The last annual concert mounted by the Huron Valley Chapter of the Society for the Preservation and Encouragement of Barbershop Quartet Singing in America and its performing arm, the all-male Huron Valley Harmonizers, lived up to barbershop's nostalgic image and high musical standards.

Emcee Art Holst, a former football referee, opened up with a series of one-liners that came straight from Johnny Carson's playbook. The Huron Valley Harmonizers, an all-male choir with a female director, Lynne Peirce, sang some numbers, including a love song pantomimed by a pair of ballroom dancers. Then individual quartets and other smaller ensembles took the stage one by one, their three-song sets punctuated by more humor from Holst and by a series of recurring skits performed on minisets at either side of the stage — slapstick routines about a practical-joker clown, and reenacted episodes of The Bickersons. One of these smaller ensembles was a guest group from the northern Lower Peninsula, the Four Man Fishin' Tackle Choir, who offered a variety of familiar tunes retexted to refer to the joys of fishing in Michigan and rendered with a sheer vocal artistry hard to find in small-town Michigan in any other tradition. Another group was a gospel octet from suburban Detroit called Seek to Be. Gospel and barbershop have influenced each other mightily along the way.
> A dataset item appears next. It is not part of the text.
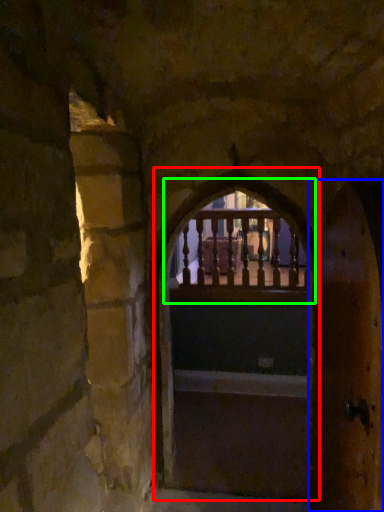 Question: Based on their relative distances, which object is nearer to archway (highlighted by a red box)? Choose from door (highlighted by a blue box) and window (highlighted by a green box).

Choices:
 (A) door
 (B) window

Answer: (B)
Each of the seven or eight small groups that performed had its own style and look. The choir came back at the end, humming as Holst intoned, "Every year, more and more, our annual show becomes a reunion of families and a celebration of friendship."
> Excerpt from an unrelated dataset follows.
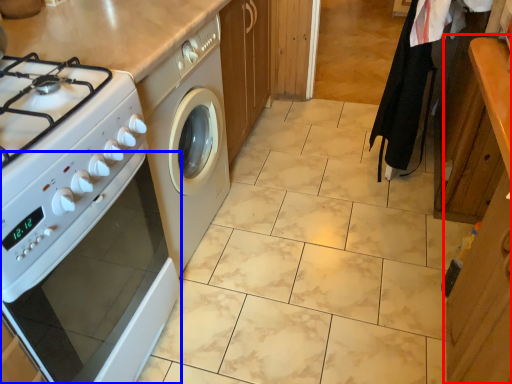 Question: Which object is further to the camera taking this photo, cabinetry (highlighted by a red box) or oven (highlighted by a blue box)?

Choices:
 (A) cabinetry
 (B) oven

Answer: (B) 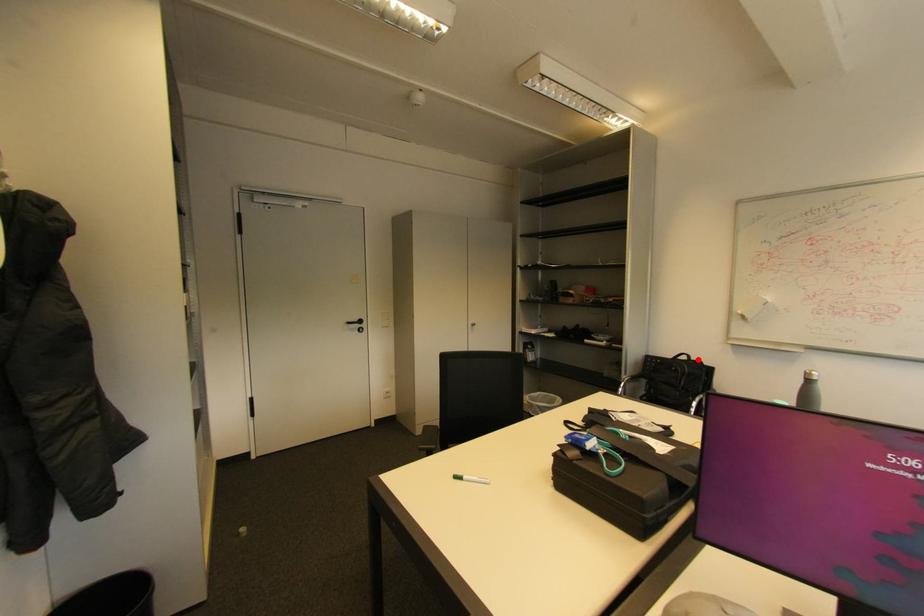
Although it's nearly invisible on the radar screens of highbrow cultural observers, barbershop is folk music of a high order. With talents honed by a schedule of regional and national contests, some quartets make barbershop's complex harmonies their own and attain the comfort that comes with musical mastery: Washtenaw County's own all-seniors quartet, New Wrinkle, headed for California last year to represent the Huron Valley at the national level. And the music (with hidden African American origins) seems an unheralded linchpin of the culture of middle America. The ads in the program are for the businesses that keep the county and the country rolling along — insurance agents, plumbers, hardware stores. It's music at the local level, and if you've ever wondered what happened to the guys who sang solos in your high school choir, it may be that they're singing barbershop somewhere.

The Huron Valley Harmonizers and their female counterparts, the County Connection Sweet Adelines chorus, hold their annual concerts jointly at Washtenaw Community College on Saturday, December 7.